_What you are asked to do:_ Your answer should give again, exactly, the lines from the beginning of the entries below through the line containing "TÌM KIẾM THÔNG TIN". It must contain no pictures.

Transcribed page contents

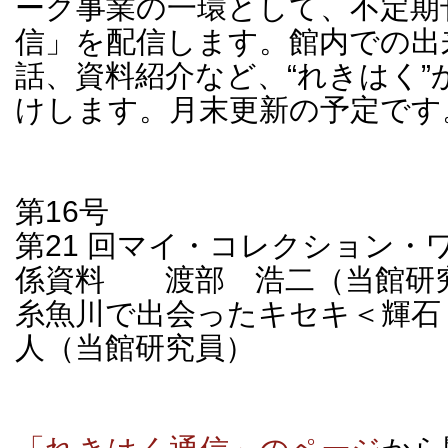
ーク事業の一環として、不定期
信」を配信します。館内での出
話、資料紹介など、“れきはく”
けします。月末更新の予定です
第16号
第21 回マイ・コレクション・
係資料 渡部 浩二（当館研
糸魚川で出会ったキセキ＜輝
人（当館研究員）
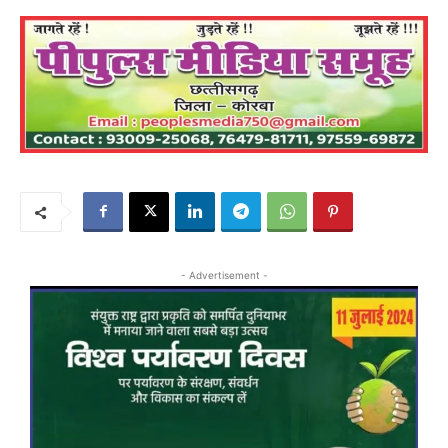
- Advertisement -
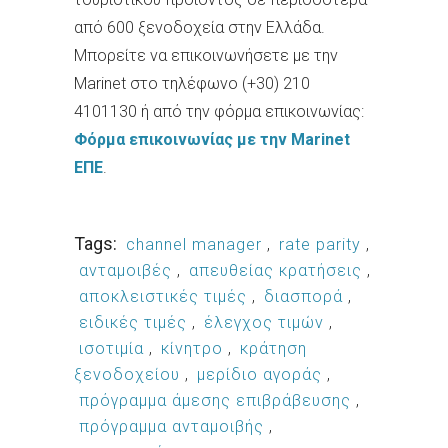
από 600 ξενοδοχεία στην Ελλάδα.
Μπορείτε να επικοινωνήσετε με την
Marinet στο τηλέφωνο (+30) 210
4101130 ή από την φόρμα επικοινωνίας:
Φόρμα επικοινωνίας με την Marinet
ΕΠΕ
.
Tags:
channel manager
,
rate parity
,
ανταμοιβές
,
απευθείας κρατήσεις
,
αποκλειστικές τιμές
,
διασπορά
,
ειδικές τιμές
,
έλεγχος τιμών
,
ισοτιμία
,
κίνητρο
,
κράτηση
ξενοδοχείου
,
μερίδιο αγοράς
,
πρόγραμμα άμεσης επιβράβευσης
,
πρόγραμμα ανταμοιβής
,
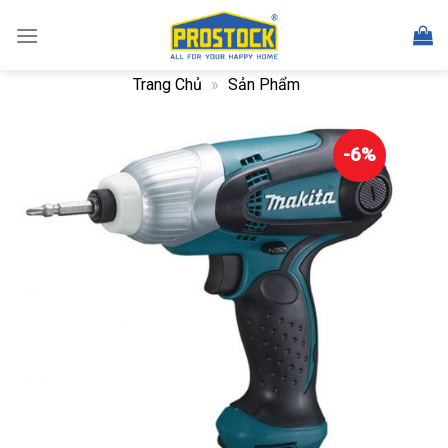
Skip
to
content
Trang Chủ
»
Sản Phẩm
-6%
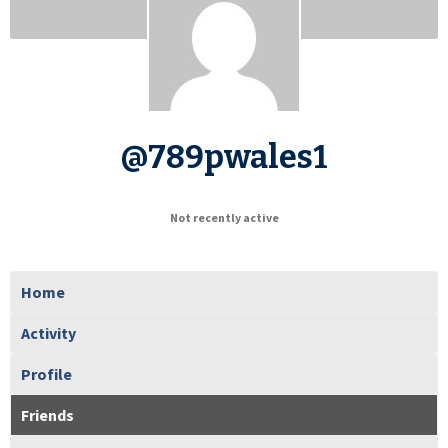
@789pwales1
Not recently active
Home
Activity
Profile
Friends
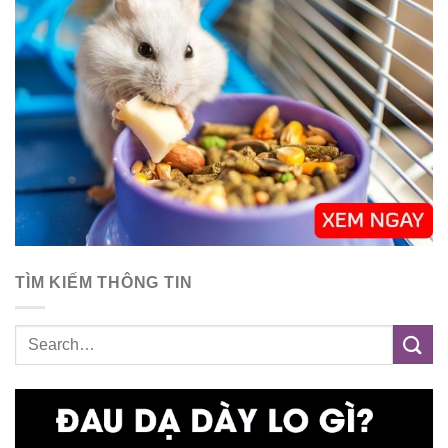
TÌM KIẾM THÔNG TIN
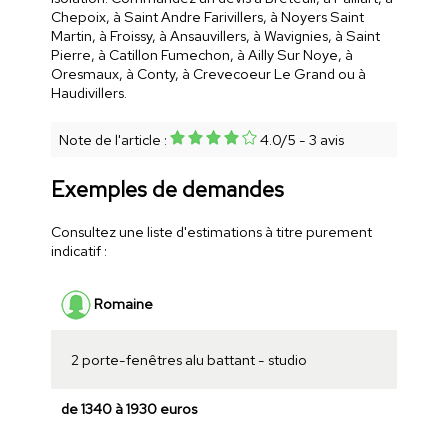
Chepoix, à Saint Andre Farivillers, à Noyers Saint
Martin, à Froissy, à Ansauvillers, à Wavignies, à Saint
Pierre, à Catillon Fumechon, à Ailly Sur Noye, à
Oresmaux, à Conty, à Crevecoeur Le Grand ou à
Haudivillers.
Note de l'article :
4.0
/
5
-
3
avis
Exemples de demandes
Consultez une liste d'estimations à titre purement
indicatif :
Romaine
2 porte-fenêtres alu battant - studio
de 1340 à 1930 euros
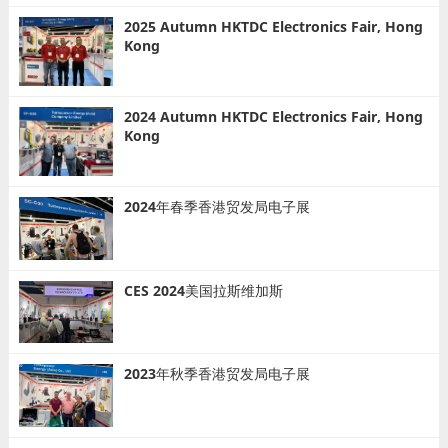
2025 Autumn HKTDC Electronics Fair, Hong
Kong
2024 Autumn HKTDC Electronics Fair, Hong
Kong
2024年春季香港贸发局电子展
CES 2024美国拉斯维加斯
2023年秋季香港贸发局电子展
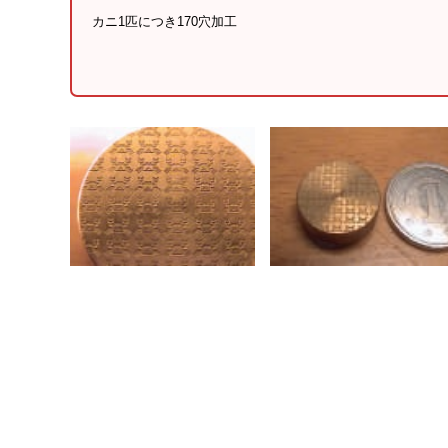
カニ1匹につき170穴加工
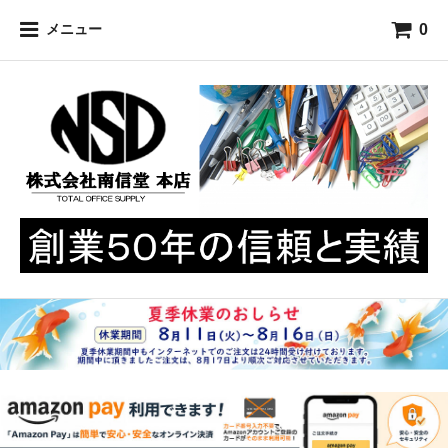
0
メニュー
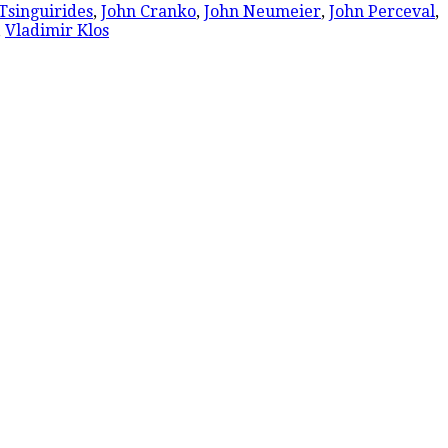
Tsinguirides
,
John Cranko
,
John Neumeier
,
John Perceval
,
,
Vladimir Klos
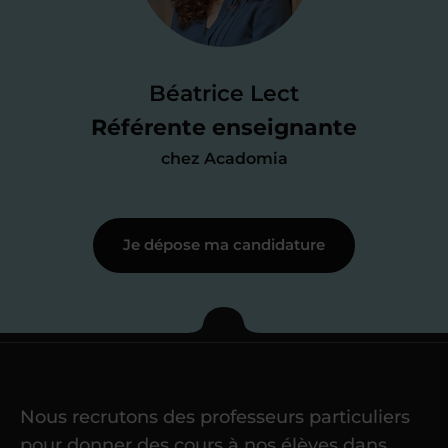
Je passe un
test de 15 minutes
pour
faire le point sur mes
connaissances
des programmes scolaires
(et pouvoir
Béatrice Lect
me mettre à jour au besoin) et
Référente enseignante
j’échange en direct avec un chargé de
chez Acadomia
recrutement
pour lui faire part de
ma
motivation à enseigner
.
Je dépose ma candidature
Étape 3
Je commence mes
cours
Nous recrutons des professeurs particuliers
Une fois ma candidature validée,
mon
pour donner des cours à nos élèves dans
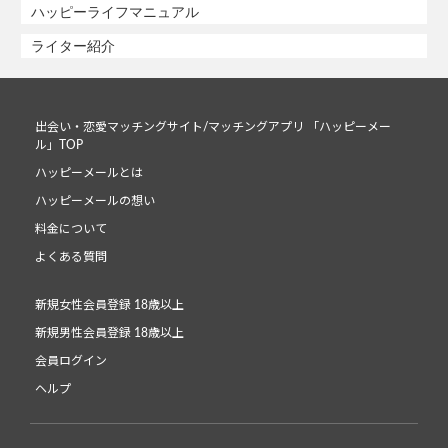
ハッピーライフマニュアル
ライター紹介
出会い・恋愛マッチングサイト/マッチングアプリ 「ハッピーメー
ル」TOP
ハッピーメールとは
ハッピーメールの想い
料金について
よくある質問
新規女性会員登録 18歳以上
新規男性会員登録 18歳以上
会員ログイン
ヘルプ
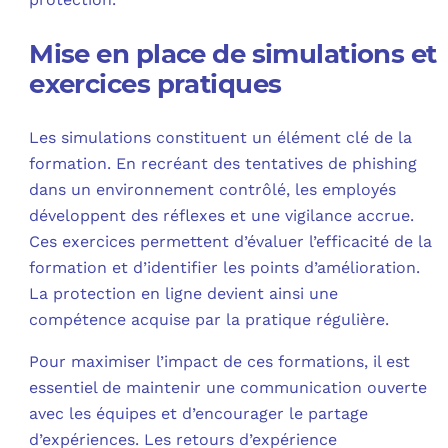
Mise en place de simulations et
exercices pratiques
Les simulations constituent un élément clé de la
formation. En recréant des tentatives de phishing
dans un environnement contrôlé, les employés
développent des réflexes et une vigilance accrue.
Ces exercices permettent d’évaluer l’efficacité de la
formation et d’identifier les points d’amélioration.
La protection en ligne devient ainsi une
compétence acquise par la pratique régulière.
Pour maximiser l’impact de ces formations, il est
essentiel de maintenir une communication ouverte
avec les équipes et d’encourager le partage
d’expériences. Les retours d’expérience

_Response to this exercise:_
ーク事業の一環として、不定期
信」を配信します。館内での出
話、資料紹介など、“れきはく”
けします。月末更新の予定です
第16号
第21 回マイ・コレクション・
係資料 渡部 浩二（当館研
糸魚川で出会ったキセキ＜輝
人（当館研究員）
- Advertisement -
από 600 ξενοδοχεία στην Ελλάδα.
Μπορείτε να επικοινωνήσετε με την
Marinet στο τηλέφωνο (+30) 210
4101130 ή από την φόρμα επικοινωνίας:
Φόρμα επικοινωνίας με την Marinet
ΕΠΕ
.
Tags:
channel manager
,
rate parity
,
ανταμοιβές
,
απευθείας κρατήσεις
,
αποκλειστικές τιμές
,
διασπορά
,
ειδικές τιμές
,
έλεγχος τιμών
,
ισοτιμία
,
κίνητρο
,
κράτηση
ξενοδοχείου
,
μερίδιο αγοράς
,
πρόγραμμα άμεσης επιβράβευσης
,
πρόγραμμα ανταμοιβής
,
Skip
to
content
Trang Chủ
»
Sản Phẩm
-6%
@789pwales1
Not recently active
Home
Activity
Profile
Friends
TÌM KIẾM THÔNG TIN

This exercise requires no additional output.